Taking another step to grab market share from the PC space, Apple moved its entire iMac all-in-one desktop family to Intel Core 2 Duo processors and dropped its starting price for the product line below $1,000.
Apple on Wednesday rolled out a $999 iMac with a 17-inch screen, a 1.83GHz Core 2 Duo processor, 512 Mbytes of 667MHz DDR2 SDRAM (expandable to 2 Gbytes) and a 160-Gbyte hard drive. Previous 17-inch iMacs had a starting street price of $1,299.
The Cupertino, Calif.-based company also unveiled a brand-new, 24-inch widescreen iMac. Priced at $1,999, the system sports a 2.16GHz Core 2 Duo processor with 4 Mbytes of shared L2 cache, 1 Gbyte of 667MHz DDR2 SDRAM (expandable to 3 Gbytes) and a 250-Gbyte hard drive.

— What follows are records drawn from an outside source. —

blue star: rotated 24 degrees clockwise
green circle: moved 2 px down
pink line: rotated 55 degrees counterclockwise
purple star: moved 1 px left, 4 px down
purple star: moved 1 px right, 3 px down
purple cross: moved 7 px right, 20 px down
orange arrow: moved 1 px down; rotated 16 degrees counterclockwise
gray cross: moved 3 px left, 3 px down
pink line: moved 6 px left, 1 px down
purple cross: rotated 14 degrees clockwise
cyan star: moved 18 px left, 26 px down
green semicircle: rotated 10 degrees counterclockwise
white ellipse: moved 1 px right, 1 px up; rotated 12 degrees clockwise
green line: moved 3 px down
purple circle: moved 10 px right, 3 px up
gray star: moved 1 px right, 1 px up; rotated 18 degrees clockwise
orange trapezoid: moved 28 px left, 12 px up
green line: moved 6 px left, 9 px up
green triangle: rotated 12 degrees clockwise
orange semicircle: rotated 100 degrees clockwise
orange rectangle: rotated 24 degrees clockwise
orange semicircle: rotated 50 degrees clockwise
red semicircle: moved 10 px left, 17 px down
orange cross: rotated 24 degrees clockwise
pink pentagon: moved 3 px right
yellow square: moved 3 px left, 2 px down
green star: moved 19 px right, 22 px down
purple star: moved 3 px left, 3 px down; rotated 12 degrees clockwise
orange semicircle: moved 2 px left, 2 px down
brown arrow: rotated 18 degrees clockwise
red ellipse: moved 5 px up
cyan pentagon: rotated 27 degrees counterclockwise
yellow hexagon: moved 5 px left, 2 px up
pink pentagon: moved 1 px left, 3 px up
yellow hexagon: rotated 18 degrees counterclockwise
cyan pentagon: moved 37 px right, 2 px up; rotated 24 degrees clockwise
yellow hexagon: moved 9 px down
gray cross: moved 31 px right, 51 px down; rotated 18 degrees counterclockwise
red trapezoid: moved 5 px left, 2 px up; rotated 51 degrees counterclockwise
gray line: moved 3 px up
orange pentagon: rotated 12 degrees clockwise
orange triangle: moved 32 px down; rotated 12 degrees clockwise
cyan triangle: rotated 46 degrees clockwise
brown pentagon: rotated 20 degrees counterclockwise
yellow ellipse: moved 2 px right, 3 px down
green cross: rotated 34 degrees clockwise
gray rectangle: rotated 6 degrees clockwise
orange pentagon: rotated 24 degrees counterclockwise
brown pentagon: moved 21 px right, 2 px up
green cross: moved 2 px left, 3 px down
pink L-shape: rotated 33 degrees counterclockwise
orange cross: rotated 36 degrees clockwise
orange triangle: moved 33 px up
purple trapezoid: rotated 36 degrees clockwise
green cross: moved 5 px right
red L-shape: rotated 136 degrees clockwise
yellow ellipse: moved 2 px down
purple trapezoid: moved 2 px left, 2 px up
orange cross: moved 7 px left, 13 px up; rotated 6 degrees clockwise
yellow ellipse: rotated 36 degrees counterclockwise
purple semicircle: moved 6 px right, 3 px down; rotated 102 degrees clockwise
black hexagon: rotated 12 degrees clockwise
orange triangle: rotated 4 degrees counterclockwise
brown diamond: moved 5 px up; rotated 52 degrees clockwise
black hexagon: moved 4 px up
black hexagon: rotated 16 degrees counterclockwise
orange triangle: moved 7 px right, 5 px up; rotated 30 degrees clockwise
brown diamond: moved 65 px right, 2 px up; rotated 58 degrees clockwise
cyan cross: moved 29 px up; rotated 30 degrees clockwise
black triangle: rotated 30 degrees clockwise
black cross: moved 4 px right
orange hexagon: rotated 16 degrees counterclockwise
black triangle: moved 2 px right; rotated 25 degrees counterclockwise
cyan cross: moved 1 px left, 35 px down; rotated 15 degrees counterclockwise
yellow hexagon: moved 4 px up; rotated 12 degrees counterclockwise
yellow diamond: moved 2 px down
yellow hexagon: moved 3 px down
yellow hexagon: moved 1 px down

Rounding out the upgraded iMac line are a 20-inch model with a 2.16GHz Core 2 Duo processor ($1,499) and a 17-inch model with a 2GHz Core 2 Duo processor ($1,199).
Apple VARs said the Intel-based Macintosh computers have been selling briskly all year.
George Swords, marketing manager for PowerMacPac, a Portland, Ore.-based Apple specialist, said the iMacs had previously been selling "ridiculously hot. Really, really selling well." About 60 percent of the early adopters of the Intel-based iMacs were previous Mac users who were upgrading, and "the rest are ex-PC people," he added.
Apple's switch to Intel and more competitive pricing are spurring sales against rivals such as Dell, according to Swords. "Moving to Intel was a wonderful thing to do," he said. "The [Mac OS X] operating system runs better on Intel than it ever ran on PowerPC."